The graph shows that Presidents who cut the tax burden produced slower growth, on average, than Presidents who increased the tax burden. For many people, this doesn’t make sense at all. (An explanation for why these results show up is provided here. Now, I’ve already some of the objections that have been raised to this, mostly in private or in comments at the Angry Bear blog. In fact, the graph above by itself answers one of the objections – I was told many times that FDR only produced faster growth because the economy accelerated during World War 2. Thus, the graph only shows FDR’s results through 1938, which avoids the war, the build-up to the war, and even Lend Lease.

Another criticism is that somehow the fact that I’m assuming that Presidents have an effect on the economy is the problem, and that a better way to do this is to look at the business cycle. But I’ve had posts looking at the business cycle, and increasing tax burdens doesn’t look all that much better as an economic strategy across the business cycle either. For instance, consider the following graph, one of several fairly damning graphs I posted here and here:

Figure 2

If cutting the tax burdens is the right prescription during a recession, it isn’t evident from the above graph.

I’ve also been accused of cherry-picking, though I’ve gone as far back as the data allows, and on most posts on this subject, I’ve actually chucked the WW2 years. In addition, I’ve noted that throwing out outliers doesn’t change results materially. But what if the last eight decades have all been an anomaly? After all, shouldn’t we consider the “Roaring ‘20s,” a period which every textbook tells you was a period of rapid growth. After all, such intellectuals as Glenn Beck, Thomas Woods, and Amity Shlaes are quick to assure that the prosperity of the 1920s was due to tax cuts.

Unfortunately, the NIPA tables don’t go that far back, so we don’t have actual data on real GDP per capita (or the tax burden). But I’ve done my best to examine that claim; the following graph, which first appeared here, shows the top marginal tax rates and the periods (shown in gray) when the economy was in recession.

Figure 3

While the 1920s was, indeed, a period when marginal tax rates were reduced, it was a period of recession followed by recession followed by recession followed by the Great Depression. The longest consecutive months spent outside of recession during the 1920s was 27 months! Two years and a quarter. In fact, the economy was in recession (if not outright Depression) a full 44% of the time during the 1920s. If these were roaring years, those roars were extremely short-lived.

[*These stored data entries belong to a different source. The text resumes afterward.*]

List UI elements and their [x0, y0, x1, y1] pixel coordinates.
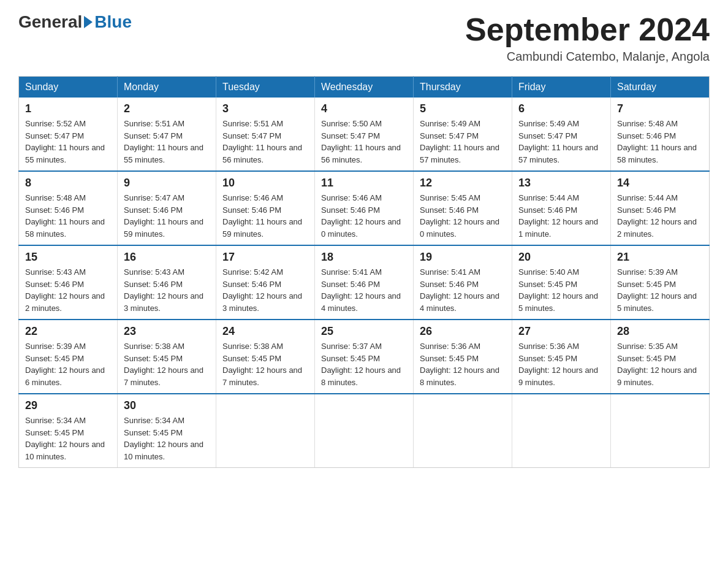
day-number: 26	[420, 325, 506, 338]
day-number: 13	[518, 177, 604, 190]
day-number: 15	[25, 251, 111, 264]
day-info: Sunrise: 5:41 AM Sunset: 5:46 PM Dayligh…	[321, 266, 407, 314]
day-number: 1	[25, 102, 111, 115]
day-info: Sunrise: 5:41 AM Sunset: 5:46 PM Dayligh…	[420, 266, 506, 314]
table-row: 13 Sunrise: 5:44 AM Sunset: 5:46 PM Dayl…	[512, 171, 611, 245]
day-number: 7	[617, 102, 703, 115]
table-row: 3 Sunrise: 5:51 AM Sunset: 5:47 PM Dayli…	[216, 98, 315, 171]
month-year-title: September 2024	[465, 12, 710, 47]
table-row: 8 Sunrise: 5:48 AM Sunset: 5:46 PM Dayli…	[19, 171, 118, 245]
calendar-week-row: 8 Sunrise: 5:48 AM Sunset: 5:46 PM Dayli…	[19, 171, 710, 245]
day-info: Sunrise: 5:39 AM Sunset: 5:45 PM Dayligh…	[617, 266, 703, 314]
col-tuesday: Tuesday	[216, 77, 315, 98]
logo-general-text: General	[18, 12, 82, 32]
day-info: Sunrise: 5:35 AM Sunset: 5:45 PM Dayligh…	[617, 340, 703, 388]
day-info: Sunrise: 5:48 AM Sunset: 5:46 PM Dayligh…	[25, 192, 111, 240]
day-number: 21	[617, 251, 703, 264]
table-row: 11 Sunrise: 5:46 AM Sunset: 5:46 PM Dayl…	[315, 171, 414, 245]
table-row: 27 Sunrise: 5:36 AM Sunset: 5:45 PM Dayl…	[512, 320, 611, 394]
page-header: General Blue September 2024 Cambundi Cat…	[18, 12, 710, 64]
table-row: 21 Sunrise: 5:39 AM Sunset: 5:45 PM Dayl…	[611, 245, 710, 320]
day-info: Sunrise: 5:36 AM Sunset: 5:45 PM Dayligh…	[518, 340, 604, 388]
day-number: 10	[222, 177, 308, 190]
table-row	[216, 394, 315, 468]
title-area: September 2024 Cambundi Catembo, Malanje…	[465, 12, 710, 64]
table-row: 23 Sunrise: 5:38 AM Sunset: 5:45 PM Dayl…	[118, 320, 216, 394]
day-number: 24	[222, 325, 308, 338]
table-row: 7 Sunrise: 5:48 AM Sunset: 5:46 PM Dayli…	[611, 98, 710, 171]
table-row: 24 Sunrise: 5:38 AM Sunset: 5:45 PM Dayl…	[216, 320, 315, 394]
day-info: Sunrise: 5:51 AM Sunset: 5:47 PM Dayligh…	[124, 118, 210, 166]
table-row: 6 Sunrise: 5:49 AM Sunset: 5:47 PM Dayli…	[512, 98, 611, 171]
day-info: Sunrise: 5:48 AM Sunset: 5:46 PM Dayligh…	[617, 118, 703, 166]
day-number: 30	[124, 399, 210, 412]
logo-triangle-icon	[84, 16, 93, 28]
table-row	[414, 394, 512, 468]
day-number: 9	[124, 177, 210, 190]
calendar-header-row: Sunday Monday Tuesday Wednesday Thursday…	[19, 77, 710, 98]
day-number: 6	[518, 102, 604, 115]
table-row: 20 Sunrise: 5:40 AM Sunset: 5:45 PM Dayl…	[512, 245, 611, 320]
table-row: 1 Sunrise: 5:52 AM Sunset: 5:47 PM Dayli…	[19, 98, 118, 171]
table-row: 25 Sunrise: 5:37 AM Sunset: 5:45 PM Dayl…	[315, 320, 414, 394]
calendar-week-row: 22 Sunrise: 5:39 AM Sunset: 5:45 PM Dayl…	[19, 320, 710, 394]
day-number: 8	[25, 177, 111, 190]
logo: General Blue	[18, 12, 132, 32]
day-info: Sunrise: 5:44 AM Sunset: 5:46 PM Dayligh…	[617, 192, 703, 240]
table-row: 17 Sunrise: 5:42 AM Sunset: 5:46 PM Dayl…	[216, 245, 315, 320]
day-info: Sunrise: 5:51 AM Sunset: 5:47 PM Dayligh…	[222, 118, 308, 166]
day-number: 23	[124, 325, 210, 338]
day-info: Sunrise: 5:39 AM Sunset: 5:45 PM Dayligh…	[25, 340, 111, 388]
table-row: 9 Sunrise: 5:47 AM Sunset: 5:46 PM Dayli…	[118, 171, 216, 245]
day-info: Sunrise: 5:46 AM Sunset: 5:46 PM Dayligh…	[222, 192, 308, 240]
day-number: 4	[321, 102, 407, 115]
day-info: Sunrise: 5:50 AM Sunset: 5:47 PM Dayligh…	[321, 118, 407, 166]
table-row: 2 Sunrise: 5:51 AM Sunset: 5:47 PM Dayli…	[118, 98, 216, 171]
calendar-week-row: 15 Sunrise: 5:43 AM Sunset: 5:46 PM Dayl…	[19, 245, 710, 320]
day-number: 22	[25, 325, 111, 338]
day-number: 14	[617, 177, 703, 190]
day-number: 25	[321, 325, 407, 338]
day-number: 17	[222, 251, 308, 264]
day-info: Sunrise: 5:38 AM Sunset: 5:45 PM Dayligh…	[222, 340, 308, 388]
table-row: 15 Sunrise: 5:43 AM Sunset: 5:46 PM Dayl…	[19, 245, 118, 320]
calendar-week-row: 29 Sunrise: 5:34 AM Sunset: 5:45 PM Dayl…	[19, 394, 710, 468]
day-number: 27	[518, 325, 604, 338]
col-sunday: Sunday	[19, 77, 118, 98]
day-info: Sunrise: 5:43 AM Sunset: 5:46 PM Dayligh…	[25, 266, 111, 314]
table-row: 16 Sunrise: 5:43 AM Sunset: 5:46 PM Dayl…	[118, 245, 216, 320]
day-number: 28	[617, 325, 703, 338]
calendar-week-row: 1 Sunrise: 5:52 AM Sunset: 5:47 PM Dayli…	[19, 98, 710, 171]
col-thursday: Thursday	[414, 77, 512, 98]
table-row: 4 Sunrise: 5:50 AM Sunset: 5:47 PM Dayli…	[315, 98, 414, 171]
table-row: 10 Sunrise: 5:46 AM Sunset: 5:46 PM Dayl…	[216, 171, 315, 245]
day-number: 18	[321, 251, 407, 264]
table-row: 18 Sunrise: 5:41 AM Sunset: 5:46 PM Dayl…	[315, 245, 414, 320]
day-info: Sunrise: 5:49 AM Sunset: 5:47 PM Dayligh…	[420, 118, 506, 166]
table-row	[611, 394, 710, 468]
table-row	[512, 394, 611, 468]
day-info: Sunrise: 5:52 AM Sunset: 5:47 PM Dayligh…	[25, 118, 111, 166]
col-saturday: Saturday	[611, 77, 710, 98]
day-info: Sunrise: 5:34 AM Sunset: 5:45 PM Dayligh…	[124, 415, 210, 462]
table-row: 14 Sunrise: 5:44 AM Sunset: 5:46 PM Dayl…	[611, 171, 710, 245]
day-number: 20	[518, 251, 604, 264]
calendar-table: Sunday Monday Tuesday Wednesday Thursday…	[18, 76, 710, 468]
table-row: 19 Sunrise: 5:41 AM Sunset: 5:46 PM Dayl…	[414, 245, 512, 320]
day-info: Sunrise: 5:42 AM Sunset: 5:46 PM Dayligh…	[222, 266, 308, 314]
col-wednesday: Wednesday	[315, 77, 414, 98]
col-friday: Friday	[512, 77, 611, 98]
day-info: Sunrise: 5:38 AM Sunset: 5:45 PM Dayligh…	[124, 340, 210, 388]
table-row	[315, 394, 414, 468]
day-number: 12	[420, 177, 506, 190]
day-number: 16	[124, 251, 210, 264]
day-info: Sunrise: 5:45 AM Sunset: 5:46 PM Dayligh…	[420, 192, 506, 240]
col-monday: Monday	[118, 77, 216, 98]
day-info: Sunrise: 5:47 AM Sunset: 5:46 PM Dayligh…	[124, 192, 210, 240]
day-number: 5	[420, 102, 506, 115]
day-info: Sunrise: 5:46 AM Sunset: 5:46 PM Dayligh…	[321, 192, 407, 240]
table-row: 12 Sunrise: 5:45 AM Sunset: 5:46 PM Dayl…	[414, 171, 512, 245]
table-row: 26 Sunrise: 5:36 AM Sunset: 5:45 PM Dayl…	[414, 320, 512, 394]
day-info: Sunrise: 5:34 AM Sunset: 5:45 PM Dayligh…	[25, 415, 111, 462]
day-number: 29	[25, 399, 111, 412]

Which moves us to the next issue – I’ve been criticized for focusing on the tax burden rather than the marginal tax rate, the exception being in periods where the tax burden is not available. Frankly, of all the criticisms, that one seems especially weak. For those with enough income, the marginal tax rate is as much a fiction as the MSRP on a car; Warren Buffett’s offer of $1 million dollars to anyone on the Forbes 400 list who could prove they pay a higher share of their income in taxes than their secretary remains untaken.

Moving on to the next criticism… I’ve been told my interpretation of the above graph is wrong – it is not so much that higher tax burdens are correlated with faster economic growth, but rather that administrations that produced rapid economic growth tended to feel they could raise tax burdens, and that administrations suffering from poor growth kept tax burdens low to try to remedy a bad situation.

I dealt with that issue in recent posts by grouping the periods from 1929 to the present into eight year administrations, where possible. Those administrations were made up of the eight year terms of Presidents who served two terms (or in FDR’s case, the first two terms only). Added to those were eight year periods in which a Vice Presidents took over for a President who died or otherwise left office. For each of those eight year terms, I created the following graph . It shows the change in the tax burden in the first two years of each administration along one axis, and economic growth on the other axis:

Figure 4

Clearly, economic growth in years 3 through 8 cannot explain changes in the tax burden in earlier years unless one assumes time travel, clairvoyance, or one heck of a coincidence.

And speaking of coincidence, we arrive at another common complaint: there simply are not enough observations to reach a conclusion of any sort. Left unstated, of course, is that though the tax cutting Presidents had the lousiest economies, and that (as per graph 4) tax cutting led the economic growth, somehow a supposed lack observations validates the idea that lower taxes does produce faster economic growth.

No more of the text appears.